Ceron e Donadini si sarebbero imposti una severa «autodisciplina» dopo l’accesso dei finanzieri in Comune per acquisire documenti riguardanti la cessione dei palazzi storici Donà e Papadopoli. Il loro traffico telefonico “normale” si sarebbe «fortemente ridotto» a favore di applicazioni di messaggistica come WhatsApp e Signal «che consentono anche chiamate vocali che eludono completamente le intercettazioni».

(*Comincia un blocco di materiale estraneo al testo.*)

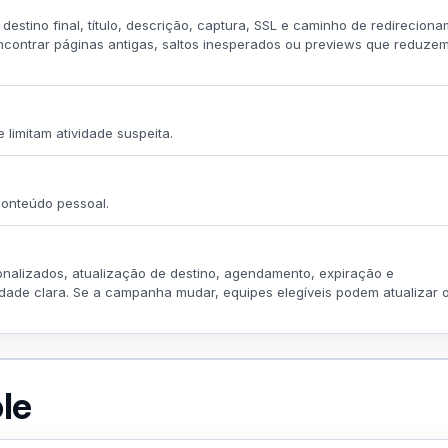
destino final, título, descrição, captura, SSL e caminho de redirecion
ncontrar páginas antigas, saltos inesperados ou previews que reduze
limitam atividade suspeita.
onteúdo pessoal.
nalizados, atualização de destino, agendamento, expiração e
ade clara. Se a campanha mudar, equipes elegíveis podem atualizar 
le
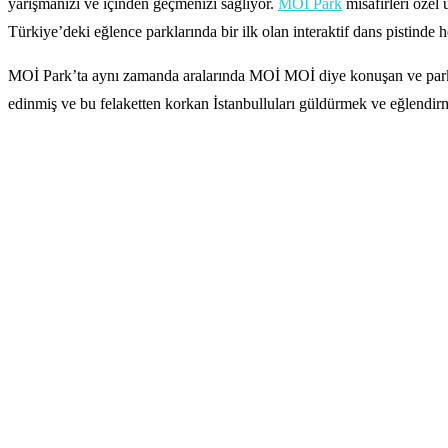
yarışmanızı ve içinden geçmenizi sağlıyor.
MOİ Park
misafirleri özel 
Türkiye’deki eğlence parklarında bir ilk olan interaktif dans pistinde h
MOİ Park’ta aynı zamanda aralarında MOİ MOİ diye konuşan ve parka d
edinmiş ve bu felaketten korkan İstanbulluları güldürmek ve eğlendirmek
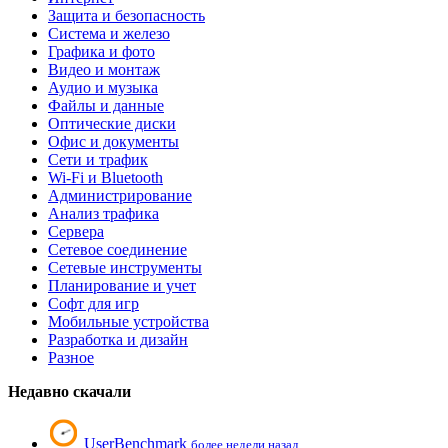
Защита и безопасность
Система и железо
Графика и фото
Видео и монтаж
Аудио и музыка
Файлы и данные
Оптические диски
Офис и документы
Сети и трафик
Wi-Fi и Bluetooth
Администрирование
Анализ трафика
Сервера
Сетевое соединение
Сетевые инструменты
Планирование и учет
Софт для игр
Мобильные устройства
Разработка и дизайн
Разное
Недавно скачали
UserBenchmark
более недели назад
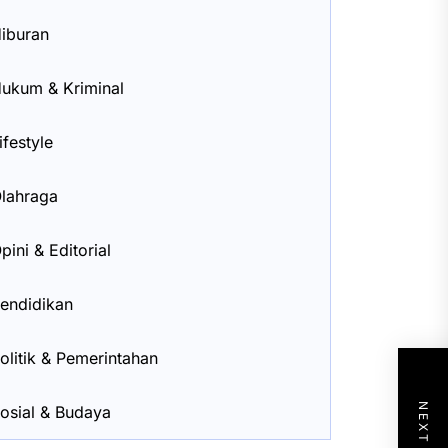
iburan
ukum & Kriminal
ifestyle
lahraga
pini & Editorial
endidikan
olitik & Pemerintahan
osial & Budaya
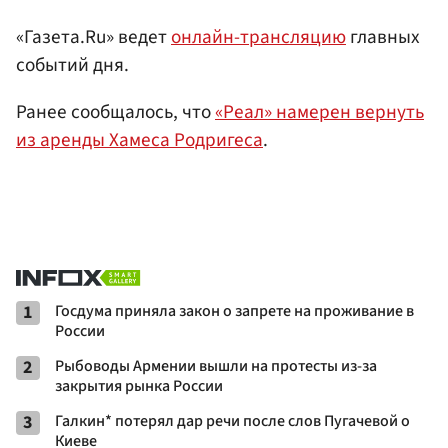
«Газета.Ru» ведет
онлайн-трансляцию
главных
событий дня.
Ранее сообщалось, что
«Реал» намерен вернуть
из аренды Хамеса Родригеса
.
1
Госдума приняла закон о запрете на проживание в
России
2
Рыбоводы Армении вышли на протесты из-за
закрытия рынка России
3
Галкин* потерял дар речи после слов Пугачевой о
Киеве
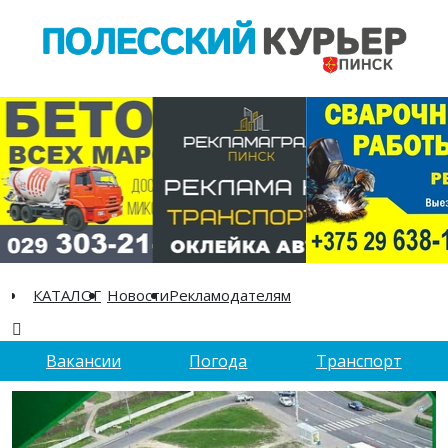
КАТАЛОГ
Новости
Рекламодателям
Вакансии
Погода
Транспорт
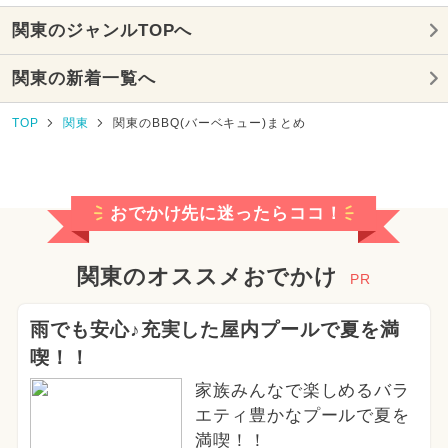
関東のジャンルTOPへ
関東の新着一覧へ
TOP
関東
関東のBBQ(バーベキュー)まとめ
おでかけ先に迷ったらココ！
関東のオススメおでかけ
PR
雨でも安心♪充実した屋内プールで夏を満
喫！！
家族みんなで楽しめるバラ
エティ豊かなプールで夏を
満喫！！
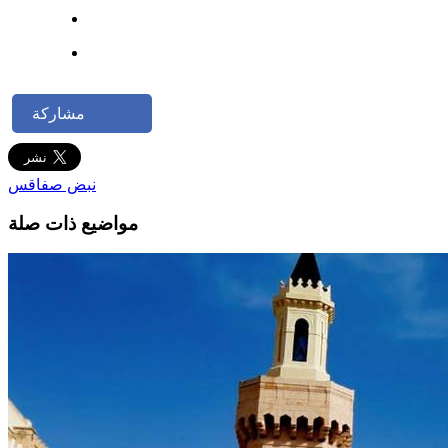
مشاركة
نبض صفاقس
مواضيع ذات صلة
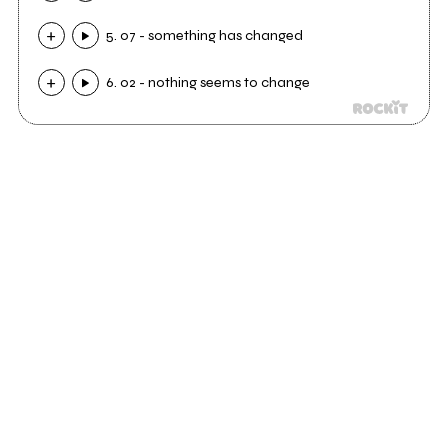
5. 07 - something has changed
6. 02 - nothing seems to change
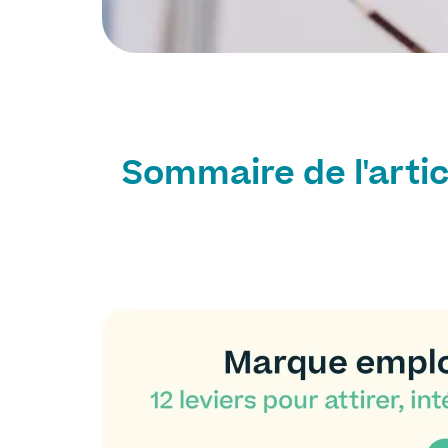
Sommaire de l'artic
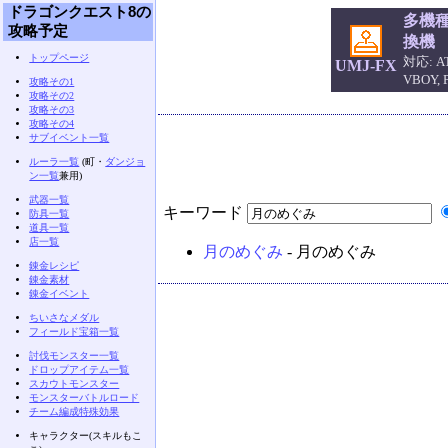
ドラゴンクエスト8の
多機
攻略予定
換機
トップページ
対応: AT
UMJ-FX
VBOY,
攻略その1
攻略その2
攻略その3
攻略その4
サブイベント一覧
ルーラ一覧
(町・
ダンジョ
ン一覧
兼用)
武器一覧
キーワード
防具一覧
道具一覧
店一覧
月のめぐみ
- 月のめぐみ
錬金レシピ
錬金素材
錬金イベント
ちいさなメダル
フィールド宝箱一覧
討伐モンスター一覧
ドロップアイテム一覧
スカウトモンスター
モンスターバトルロード
チーム編成特殊効果
キャラクター(スキルもこ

Eloquente viene reputata la registrazione del 30 dicembre 2022, quando Ceron è stato contattato da Federico Meneghesso, capo della direzione del presidente Luca Zaia (entrambi non indagati), il quale gli ha chiesto un breve incontro: «Alla richiesta di Meneghesso, Ceron manifesta la propria impossibilità, in quanto si trova a Milano e chiede a Meneghesso “se riesce a dirgli…” telefonicamente. Meneghesso fa comprendere a Ceron che non è opportuno parlarne telefonicamente e alla fine i due si accordano per sentirsi su “Signal”». Un’abitudine a quanto pare piuttosto nota, se il 23 gennaio 2023 perfino una bancaria «si scusa del fatto che lo sta contattando telefonicamente in quanto ha dei problemi con WhatsApp». Cinque giorni prima lo stesso capo di gabinetto sarebbe però stato rimproverato da Brugnaro per aver fatto dei nomi parlando al cellulare: «Ma non devi dirmelo così… ti ho detto vieni qua».

IL TIMORE DI CIMICI

Le strategie di autocontrollo si sarebbero poi rinforzate pure per i dialoghi in presenza, nel timore che fossero state posizionate delle “cimici” durante le ispezioni negli uffici. Sarebbe stato questo il senso del messaggio inviato il 27 gennaio 2023 da Donadini a Boraso: «Ci vediamo di persona? Faccio fatica al telefono…». Ma questo basta per accusare amministratori e funzionari? «È fuori di dubbio che tale condotta non può, di per sé, costituire indizio a carico di costoro per la commissione di qualsivoglia fatto-reato – riconoscono i pm Baccaglini e Terzo – ma è altrettanto indubbio che una così ossessiva postura difensiva avverso gli inquirenti — ribadita in più occasioni dal Ceron e dallo stesso Burgnaro — è dimostrativa della comune consapevolezza di tutti costoro di non poter agire e trattare apertamente certe questioni dovendole confinare nel più riservato e inaccessibile degli ambiti».